La mano es un amasijo de gasas sanguinolentas y su madre le cambia el vendaje con frecuencia porque la herida supura, pero el horario intensivo en la Residencia no le permite ocuparse de todo en la casa, así que suele dejar preparada la comida, arroz hervido y boniatos o una tortilla de cebolla o de judías, y el chico come solo escuchando música en la radio y con una novela abierta junto al plato. Terminó La piel de zapa y ha empezado Hambre . Por la noche espera a su madre para cenar juntos, a veces la espera pelando patatas o boniatos, o despellejando habas o guisantes, y ella le regaña porque podría infectarse la herida. Hace una semana del accidente en el taller y quince días que la brigada matarratas se fue a limpiar unos almacenes a orillas del río Oñar, en Gerona, eso le ha dicho su madre, y que había mucho trabajo en la zona y su padre tardaría en volver de ese viaje.

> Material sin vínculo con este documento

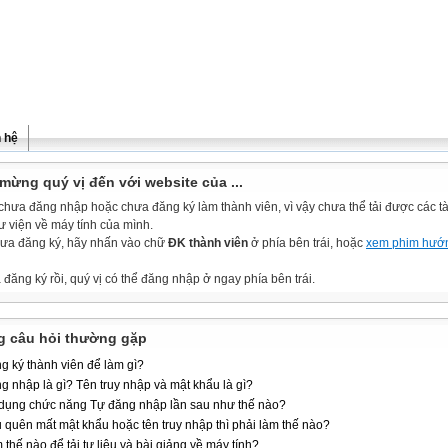
n hệ
mừng quý vị đến với website của ...
chưa đăng nhập hoặc chưa đăng ký làm thành viên, vì vậy chưa thể tải được các tài
ư viện về máy tính của mình.
ưa đăng ký, hãy nhấn vào chữ
ĐK thành viên
ở phía bên trái, hoặc
xem phim hướ
đăng ký rồi, quý vị có thể đăng nhập ở ngay phía bên trái.
 câu hỏi thường gặp
g ký thành viên để làm gì?
g nhập là gì? Tên truy nhập và mật khẩu là gì?
dụng chức năng Tự đăng nhập lần sau như thế nào?
 quên mất mật khẩu hoặc tên truy nhập thì phải làm thế nào?
 thế nào để tải tư liệu và bài giảng về máy tính?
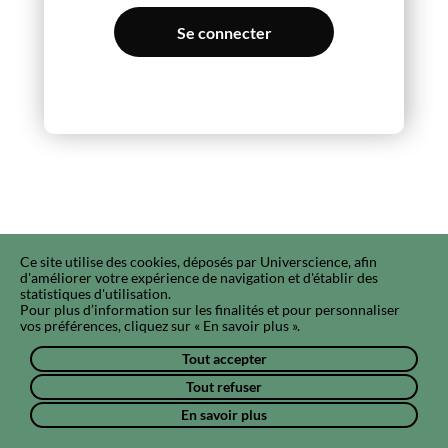
Se connecter
Ce site utilise des cookies, déposés par Universcience, afin
d'améliorer votre expérience de navigation et d'établir des
statistiques d'utilisation.
Pour plus d’information sur les finalités et pour personnaliser
vos préférences, cliquez sur « En savoir plus ».
Tout accepter
Tout refuser
En savoir plus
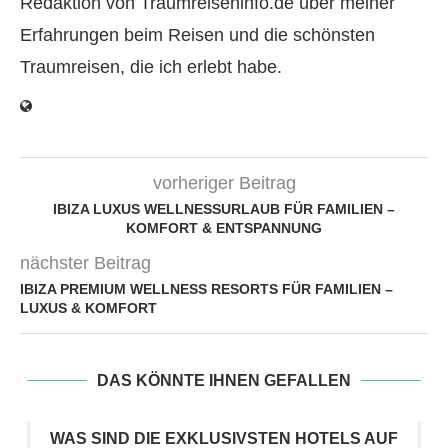
Redaktion von Traumreiseninfo.de über meiner
Erfahrungen beim Reisen und die schönsten
Traumreisen, die ich erlebt habe.
vorheriger Beitrag
IBIZA LUXUS WELLNESSURLAUB FÜR FAMILIEN –
KOMFORT & ENTSPANNUNG
nächster Beitrag
IBIZA PREMIUM WELLNESS RESORTS FÜR FAMILIEN –
LUXUS & KOMFORT
DAS KÖNNTE IHNEN GEFALLEN
WAS SIND DIE EXKLUSIVSTEN HOTELS AUF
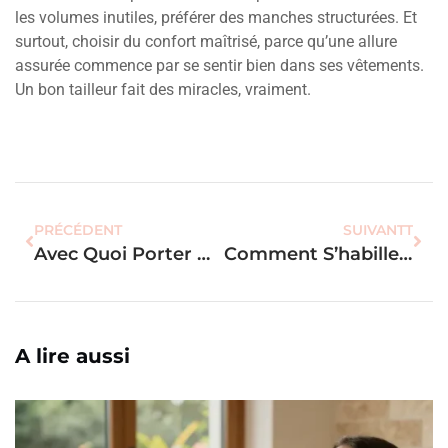
les volumes inutiles, préférer des manches structurées. Et
surtout, choisir du confort maîtrisé, parce qu’une allure
assurée commence par se sentir bien dans ses vêtements.
Un bon tailleur fait des miracles, vraiment.
PRÉCÉDENT
SUIVANTT
Avec Quoi Porter Des Ballerines : Le Look Parisien Sans Effort ?
Comment S’habiller À 13 Degrés Femme : La Méthode Pour Rester Stylée ?
A lire aussi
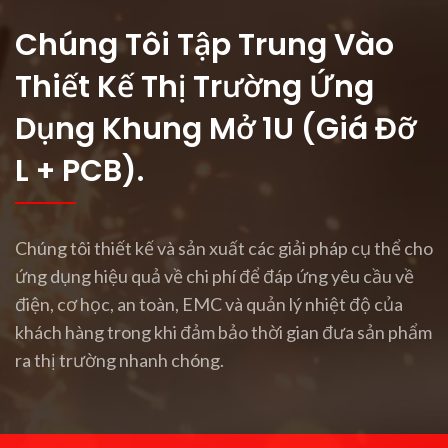
Chúng Tôi Tập Trung Vào
Thiết Kế Thị Trường Ứng
Dụng Khung Mở 1U (giá Đỡ
L + PCB).
Chúng tôi thiết kế và sản xuất các giải pháp cụ thể cho
ứng dụng hiệu quả về chi phí để đáp ứng yêu cầu về
điện, cơ học, an toàn, EMC và quản lý nhiệt độ của
khách hàng trong khi đảm bảo thời gian đưa sản phẩm
ra thị trường nhanh chóng.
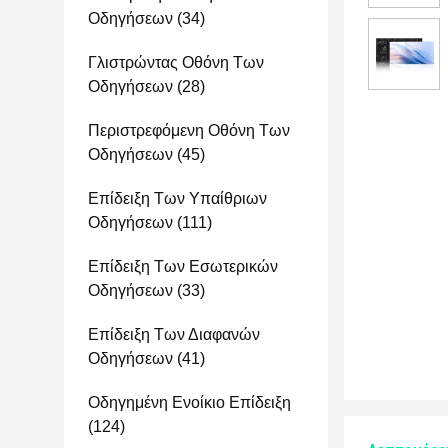
Οδηγήσεων
(34)
Γλιστρώντας Οθόνη Των
Οδηγήσεων
(28)
Περιστρεφόμενη Οθόνη Των
Οδηγήσεων
(45)
Επίδειξη Των Υπαίθριων
Οδηγήσεων
(111)
Επίδειξη Των Εσωτερικών
Οδηγήσεων
(33)
Επίδειξη Των Διαφανών
Οδηγήσεων
(41)
Οδηγημένη Ενοίκιο Επίδειξη
(124)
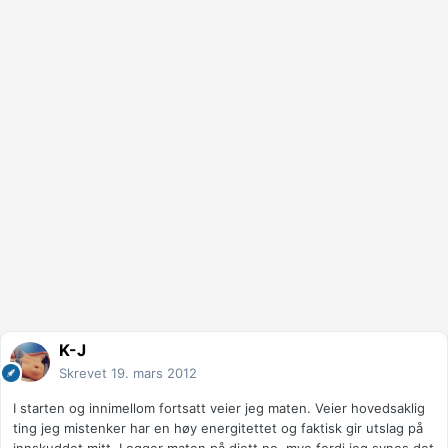
K-J
Skrevet
19. mars 2012
I starten og innimellom fortsatt veier jeg maten. Veier hovedsaklig
ting jeg mistenker har en høy energitettet og faktisk gir utslag på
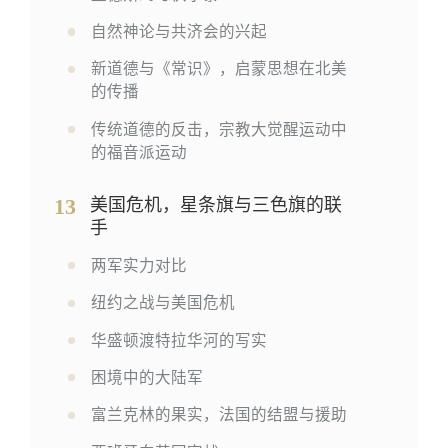
自然神论与共济会的兴起
新道德与《常识》，启蒙思想在北美
的传播
传统道德的反击，宗教大觉醒运动中
的福音派运动
13
美国危机，星条旗与三色旗的联
手
两军实力对比
纽约之战与美国危机
华盛顿渡特拉华河的写实
困境中的大陆军
富兰克林的果实，法国的结盟与援助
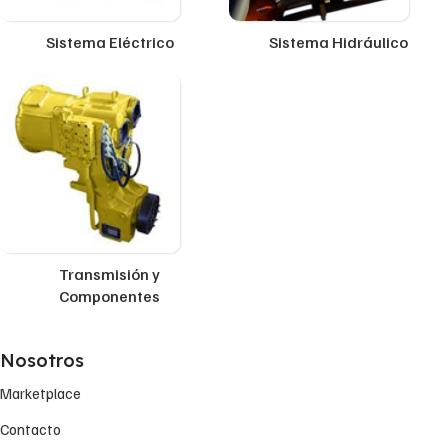
Sistema Eléctrico
Sistema Hidráulico
Transmisión y
Componentes
Nosotros
Marketplace
Contacto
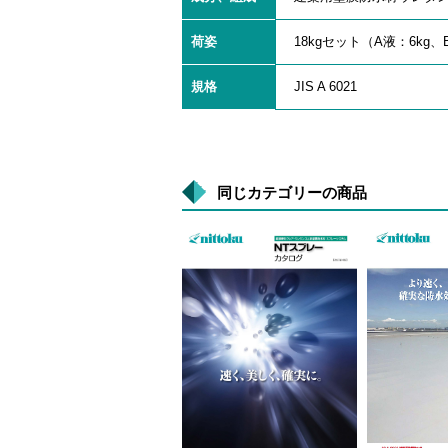
荷姿
18kgセット（A液：6kg、
規格
JIS A 6021
同じカテゴリーの商品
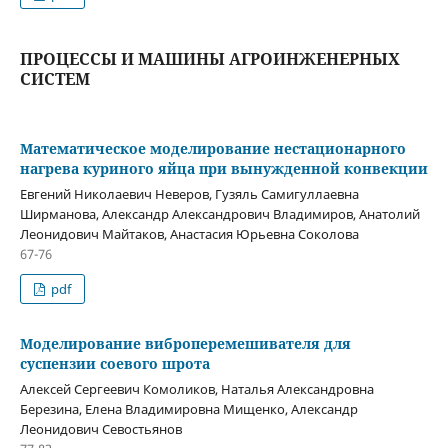
ПРОЦЕССЫ И МАШИНЫ АГРОИНЖЕНЕРНЫХ
СИСТЕМ
Математическое моделирование нестационарного
нагрева куриного яйца при вынужденной конвекции
Евгений Николаевич Неверов, Гузяль Самигуллаевна
Ширманова, Александр Александрович Владимиров, Анатолий
Леонидович Майтаков, Анастасия Юрьевна Соколова
67-76
pdf
Моделирование виброперемешивателя для
суспензии соевого шрота
Алексей Сергеевич Комоликов, Наталья Александровна
Березина, Елена Владимировна Мищенко, Александр
Леонидович Севостьянов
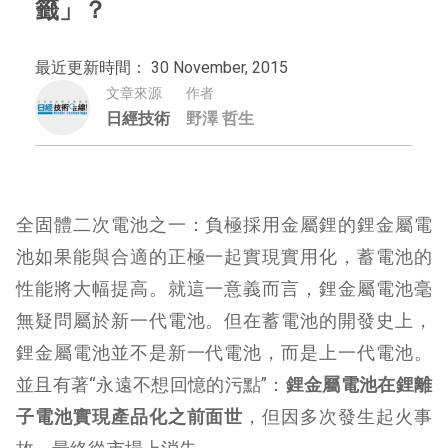
籤」？
最近更新時間： 30 November, 2015
文章來源
作者
日經技術
野澤 哲生
全固體二次電池之一：負極採用金屬鋰的鋰金屬電
池如果能與合適的正極一起實現實用化，蓄電池的
性能將大幅提高。就這一意義而言，鋰金屬電池毫
無疑問屬於新一代電池。但在蓄電池的開發史上，
鋰金屬電池並不是新一代電池，而是上一代電池。
並且有著“永遠不想回憶的污點”：
鋰金屬電池在鋰離
子電池實現產品化之前面世
，但因多次發生起火事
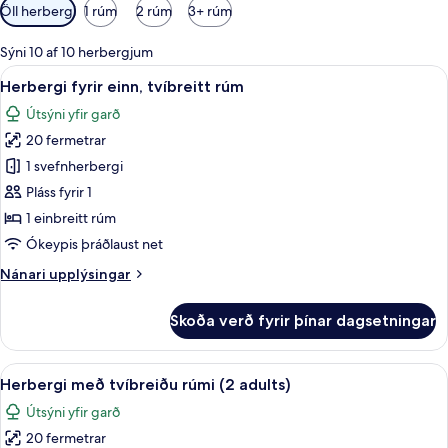
Síur
Öll herbergi
1 rúm
2 rúm
3+ rúm
í
boði
Sýni 10 af 10 herbergjum
fyrir
Skoða
Öryggishólf í herbergi, skrifborð, myr
4
Herbergi fyrir einn, tvíbreitt rúm
herbergi
allar
Útsýni yfir garð
myndir
20 fermetrar
fyrir
Herbergi
1 svefnherbergi
fyrir
Pláss fyrir 1
einn,
1 einbreitt rúm
tvíbreitt
Ókeypis þráðlaust net
rúm
Nánari
Nánari upplýsingar
upplýsingar
fyrir
Skoða verð fyrir þínar dagsetningar
Herbergi
fyrir
einn,
Skoða
Öryggishólf í herbergi, skrifborð, myr
4
tvíbreitt
Herbergi með tvíbreiðu rúmi (2 adults)
allar
rúm
Útsýni yfir garð
myndir
20 fermetrar
fyrir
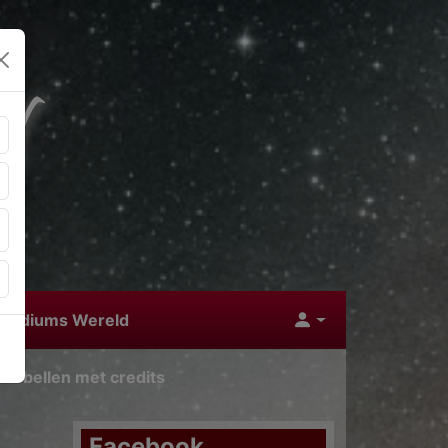
 Mediums Wereld
nu bellen met credits
Facebook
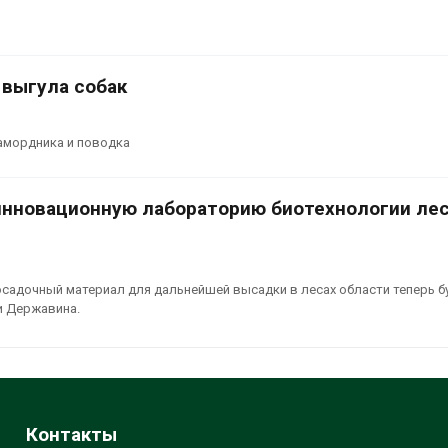
 выгула собак
намордника и поводка
инновационную лабораторию биотехнологии ле
садочный материал для дальнейшей высадки в лесах области теперь б
и Державина.
Контакты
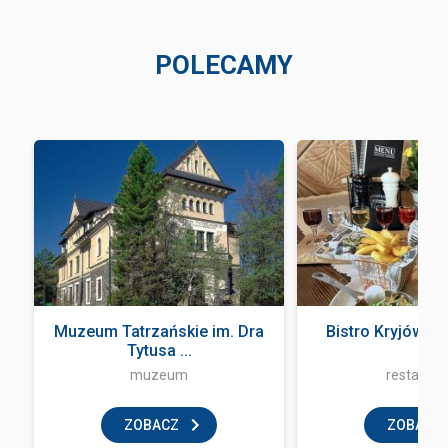
POLECAMY
Muzeum Tatrzańskie im. Dra
Bistro Kryjówka
Tytusa ...
muzeum
restaurac
ZOBACZ
ZOBACZ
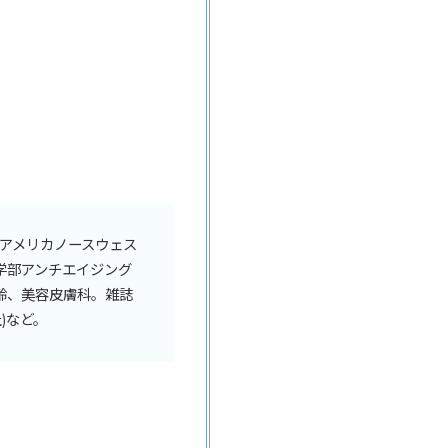
、アメリカノースウェス
学部アンチエイジング
齢、美容皮膚科。雑誌
)など。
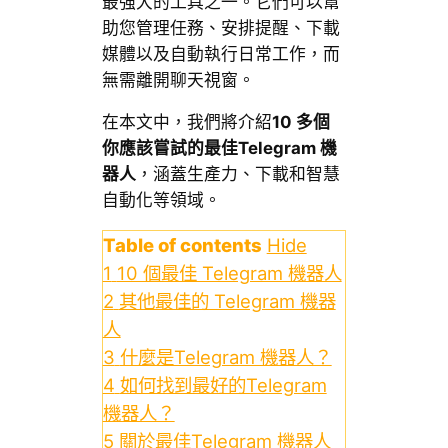
最強大的工具之一。它們可以幫
助您管理任務、安排提醒、下載
媒體以及自動執行日常工作，而
無需離開聊天視窗。
在本文中，我們將介紹
10 多個
你應該嘗試的最佳Telegram 機
器人
，涵蓋生產力、下載和智慧
自動化等領域。
Table of contents
Hide
1
10 個最佳 Telegram 機器人
2
其他最佳的 Telegram 機器
人
3
什麼是Telegram 機器人？
4
如何找到最好的Telegram
機器人？
5
關於最佳Telegram 機器人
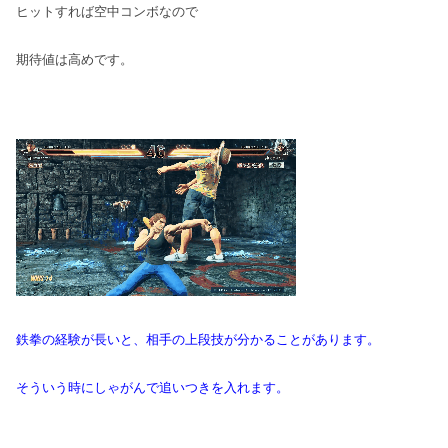
ヒットすれば空中コンボなので
期待値は高めです。
鉄拳の経験が長いと、相手の上段技が分かることがあります。
そういう時にしゃがんで追いつきを入れます。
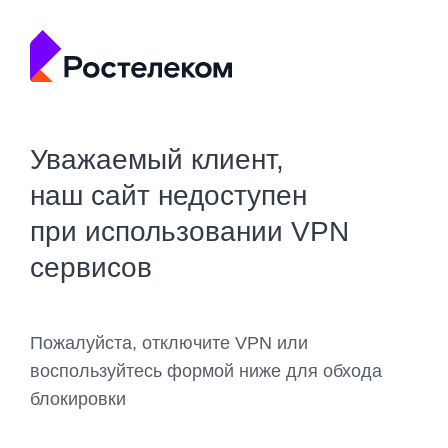
Уважаемый клиент,
наш сайт недоступен
при использовании VPN
сервисов
Пожалуйста, отключите VPN или
воспользуйтесь формой ниже для обхода
блокировки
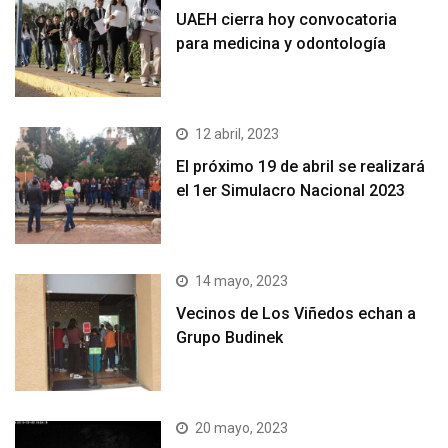
UAEH cierra hoy convocatoria
para medicina y odontología
12 abril, 2023
El próximo 19 de abril se realizará
el 1er Simulacro Nacional 2023
14 mayo, 2023
Vecinos de Los Viñedos echan a
Grupo Budinek
20 mayo, 2023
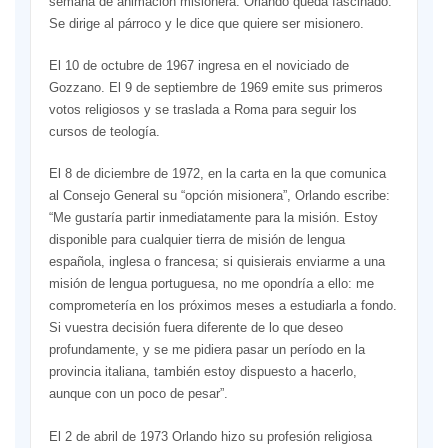
semana de animación misionera. Orlando queda fascinado.
Se dirige al párroco y le dice que quiere ser misionero.
El 10 de octubre de 1967 ingresa en el noviciado de
Gozzano. El 9 de septiembre de 1969 emite sus primeros
votos religiosos y se traslada a Roma para seguir los
cursos de teología.
El 8 de diciembre de 1972, en la carta en la que comunica
al Consejo General su “opción misionera”, Orlando escribe:
“Me gustaría partir inmediatamente para la misión. Estoy
disponible para cualquier tierra de misión de lengua
española, inglesa o francesa; si quisierais enviarme a una
misión de lengua portuguesa, no me opondría a ello: me
comprometería en los próximos meses a estudiarla a fondo.
Si vuestra decisión fuera diferente de lo que deseo
profundamente, y se me pidiera pasar un período en la
provincia italiana, también estoy dispuesto a hacerlo,
aunque con un poco de pesar”.
El 2 de abril de 1973 Orlando hizo su profesión religiosa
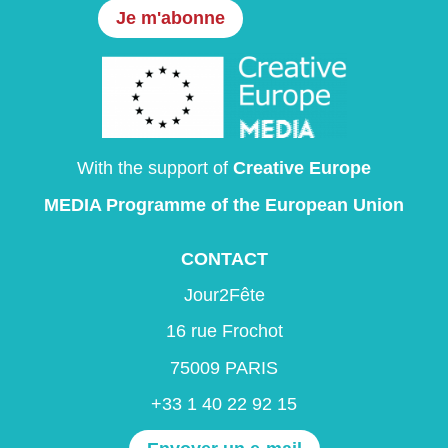
With the support of
Creative Europe
MEDIA Programme
of the European Union
CONTACT
Jour2Fête
16 rue Frochot
75009 PARIS
+33 1 40 22 92 15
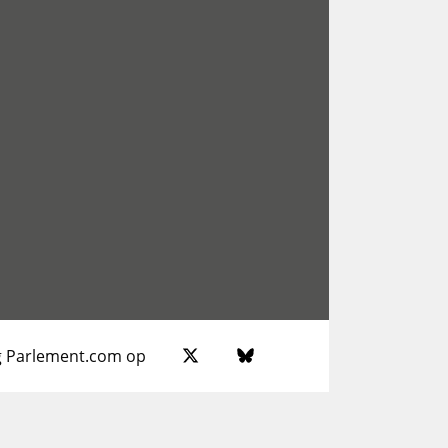
g Parlement.com op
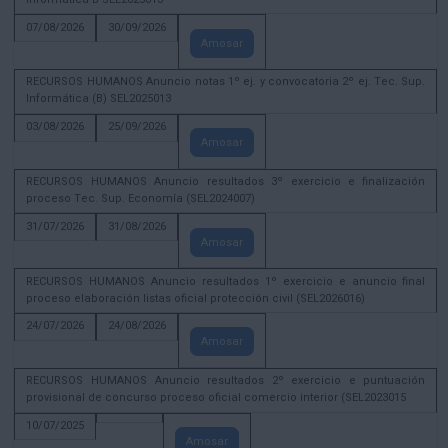
07/08/2026
30/09/2026
Amosar
RECURSOS HUMANOS Anuncio notas 1º ej. y convocatoria 2º ej. Tec. Sup.
Informática (B) SEL2025013
03/08/2026
25/09/2026
Amosar
RECURSOS HUMANOS Anuncio resultados 3º exercicio e finalización
proceso Tec. Sup. Economía (SEL2024007)
31/07/2026
31/08/2026
Amosar
RECURSOS HUMANOS Anuncio resultados 1º exercicio e anuncio final
proceso elaboración listas oficial protección civil (SEL2026016)
24/07/2026
24/08/2026
Amosar
RECURSOS HUMANOS Anuncio resultados 2º exercicio e puntuación
provisional de concurso proceso oficial comercio interior (SEL2023015
10/07/2025
Amosar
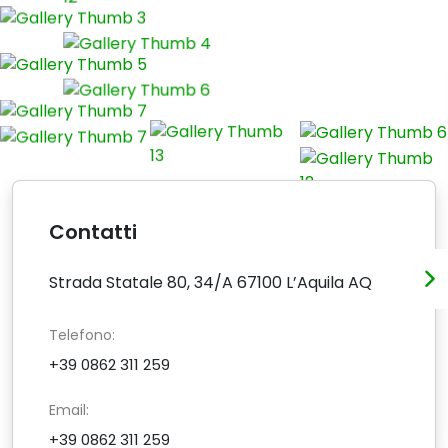
Contatti
Strada Statale 80, 34/A 67100 L’Aquila AQ
Telefono:
+39 0862 311 259
Email:
+39 0862 311 259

De tanto en tanto, el dedo que ya no existe le duele a rabiar. Sobre todo la uña, dondequiera que ahora esté. La pérdida del índice le ha dejado en un estado permanente de estupor y melancolía, al que a menudo se añade una inquietud expectante por lo que la vida pueda depararle en adelante. Cree que ese dedo amputado reduce muy considerablemente sus opciones de trabajo en el taller; es más, empieza a estar convencido que su vida ha dado un vuelco decisivo. ¿Qué futuro laboral puede haber para esta mano después de la mutilación? ¿Cómo se las apañarían cuatro dedos manejando la sierra en un fino y complicado calado para un colgante con esmaltes y pedrería, por ejemplo? Ya nunca más podría agarrar correctamente la lima o los alicates, incluso puede que no fuera capaz de sostener unas pinzas, y ni siquiera el pincel del bórax. Limas y limaduras, alicates, taladro, broca, tas, troquel, soplete, sierra, perruca, astillera, palabras que hasta entonces habían sido para él las credenciales del oficio, ya no reclamaban sus cuidados y empezaban a estar quietas en el ámbito de la memoria artesanal, cubriéndose con el mismo orín que corroía los raíles truncos entre los viejos adoquines de la calle.